A.M. Best Special Report: Clouds on Horizon After Title Industry's Bright Year
October 12, 2005
OLDWICK, N.J. -- The title industry reported near-record results in 2004, following a record-setting year in 2003. Overall underwriting performance in 2004 was almost as strong as in 2003, fueled by favorable economic conditions marked by the continuing housing boom, according to a special report issued by A.M. Best Co.
The industry's operating revenue declined slightly from the historically high 2003 levels, while performance was driven by continuing favorable loss experience and enhanced operating efficiencies.
Following record earnings generated in the previous year, the title industry reported robust earnings in 2004 for the ninth consecutive year. The industry's 2004 net income of approximately $1.1 billion was almost at par with the record-breaking year of 2003. Pretax underwriting gains, while significant, nevertheless declined somewhat from 2003, whereas both net investment income and net realized capital gains compared favorably with the prior year. The favorable performance was driven by strong underwriting results and an increase in net realized capital gains attributed to favorable equity markets in 2004. Operating revenue was nearly equal to the historical high posted in 2003 and reflected sustained high demand for title products.
As the broader economy continued its recovery in 2004, the housing sector, which included a demand for new mortgages as well as refinancing activity, remained favorable even as the Federal Reserve initiated a policy of gradually increasing short-term interest rates from the historically low levels witnessed in 2002 and 2003. While the housing affordability index dropped by 5.8 points to 132.6 in 2004, largely reflecting rapid appreciation in real estate prices, it still remained well above historical levels, as long-term rates, which are the primary determining factor behind mortgage rates, continued to trend lower. There are some troubling trends on the horizon. These include the development of what many in the housing industry refer to as a real estate "bubble," as home prices continue to increase at rates far above the growth in personal income.

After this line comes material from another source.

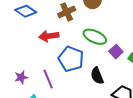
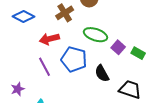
purple star: (21, 77) -> (18, 89), moved
purple line: (48, 79) -> (44, 67), moved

The title industry also is the subject of several investigations. The actions were initiated by the regulatory agencies of states such as California and Colorado, as well as by the U.S. Department of Housing and Urban Development (HUD), the federal agency with oversight of the housing industry and related practices. The primary focus of the investigations at the state level are so-called captive reinsurance agreements, whereby several major title insurance companies ceded nearly 50% of the premium to captive reinsurance companies set up by homebuilders and developers.
The investigations have centered on whether these payments were in effect "kickbacks" in return for referral of title business from the developers, and whether these arrangements raised the cost of procuring title insurance for the homebuyer. As of this writing, several of the major title insurers have promised to end these practices; have refunded part or all of the premiums involved in these arrangements back to policyholders; and have paid fines and penalties to the regulatory agencies as part of an overall settlement.
The industry has evolved rapidly in recent years due to several factors, which included: consolidation activity; introduction of new and expanded products; technology advancements; entry into new lines of business; and national and international expansion. As the industry continues to evolve by diversifying its products and services and enhancing its utilization of technology, the potential for volatility in revenue and earnings will be somewhat mitigated by economic cycles.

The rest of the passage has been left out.